Collected data
*-*-*
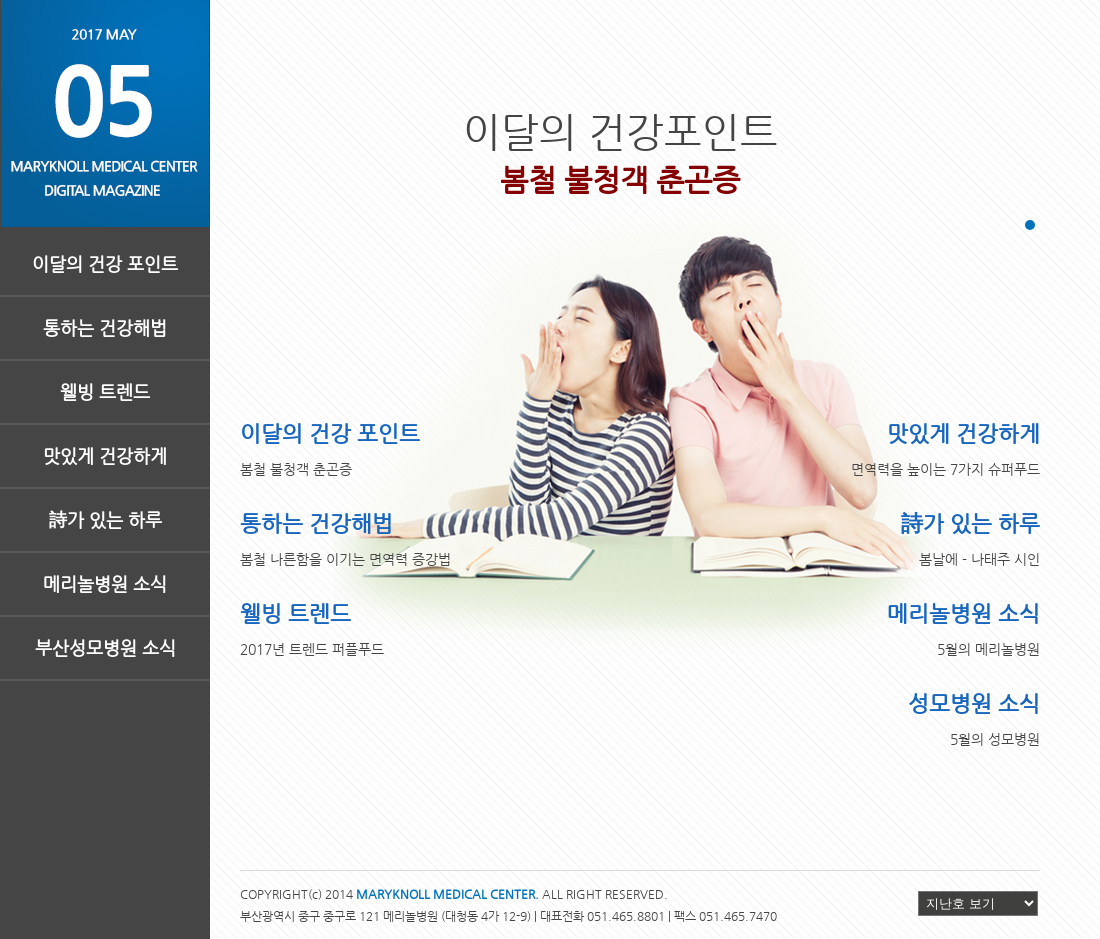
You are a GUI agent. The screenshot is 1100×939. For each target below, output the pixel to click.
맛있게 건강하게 (105, 455)
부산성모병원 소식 (105, 647)
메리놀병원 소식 (105, 583)
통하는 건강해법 (105, 327)
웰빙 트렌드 (105, 391)
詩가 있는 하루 (105, 519)
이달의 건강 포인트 (105, 263)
*-*-*
▶ [What to do]: Where an entry contains an image, skip the image and write out the rest exactly.

▶ [Answer to the exercise]:
You are a GUI agent. The screenshot is 1100×939. For each target below, output the pixel to click.
맛있게 건강하게 (105, 455)
부산성모병원 소식 (105, 647)
메리놀병원 소식 (105, 583)
통하는 건강해법 (105, 327)
웰빙 트렌드 (105, 391)
詩가 있는 하루 (105, 519)
이달의 건강 포인트 (105, 263)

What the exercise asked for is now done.